Terminology Differences
Section titled “Terminology Differences”| Concept | RocksDB/LevelDB | Cassandra | HBase |
|---|---|---|---|
| Durability log | WAL | Commit Log | WAL |
| In-memory buffer | Memtable | Memtable | MemStore |
| Disk file | SSTable | SSTable | HFile |
Summary
Section titled “Summary”An LSM Tree is a write-optimized storage architecture where:
- Writes go to a WAL for durability
- Then to a Memtable in memory (sorted)
- Memtable flushes to immutable, sorted SSTables on disk
- Multiple SSTables are merged through compaction
- Reads are optimized using Bloom filters and sparse indexes
One-line summary: LSM Trees convert random writes into sequential writes, then use compaction and indexing to make reads efficient later.
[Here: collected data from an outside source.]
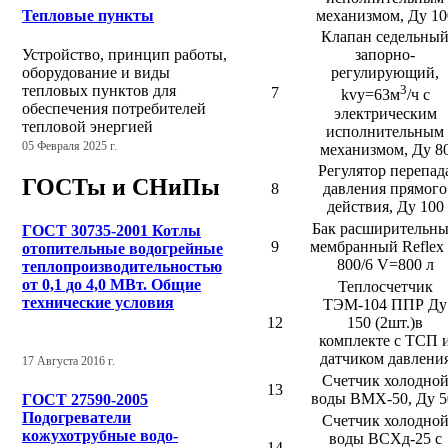
механизмом, Ду 10
Тепловые пункты
Клапан седельны
Устройство, принцип работы,
запорно-
оборудование и виды
регулирующий,
тепловых пунктов для
3
7
kvy=63м
/ч с
обеспечения потребителей
электрическим
тепловой энергией
исполнительным
05 Февраля 2025 г.
механизмом, Ду 8
Регулятор перепад
ГОСТы и СНиПы
8
давления прямого
действия, Ду 100
Бак расширительн
ГОСТ 30735-2001 Котлы
9
мембранный Reflex
отопительные водогрейные
800/6 V=800 л
теплопроизводительностью
от 0,1 до 4,0 МВт. Общие
Теплосчетчик
технические условия
ТЭМ-104 ППР Ду
12
150 (2шт.)в
комплекте с TCП 
датчиком давлени
17 Августа 2016 г.
Счетчик холодно
13
воды ВМХ-50, Ду 5
ГОСТ 27590-2005
Подогреватели
Счетчик холодно
кожухотрубные водо-
воды ВСХд-25 с
14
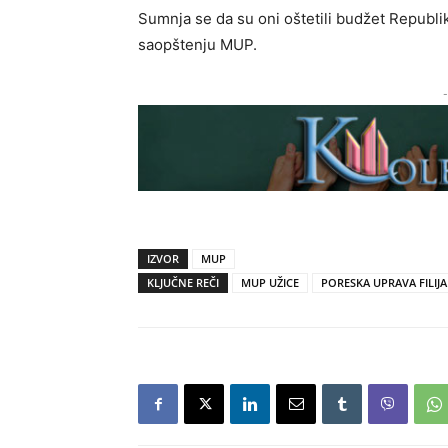
Sumnja se da su oni oštetili budžet Republi
saopštenju MUP.
-
IZVOR
MUP
KLJUČNE REČI
MUP UŽICE
PORESKA UPRAVA FILIJA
| Aspect | Advantage | Trade-off |
|---|---|---|
| Writes | Sequential, very fast | Compaction overhead |
| Reads | Bloom filters skip files | May check multiple levels |
| Space | Compaction reclaims | Temporary duplication |
| Deletes | Immediate logical delete | Physical cleanup delayed |
Final Intuition
- WAL = safety logbook
- Memtable = active working desk
- SSTables = organized filing cabinets
- Compaction = background cleanup and reorganization
New data arrives quickly, gets stored safely, and is organized later without slowing down the write path.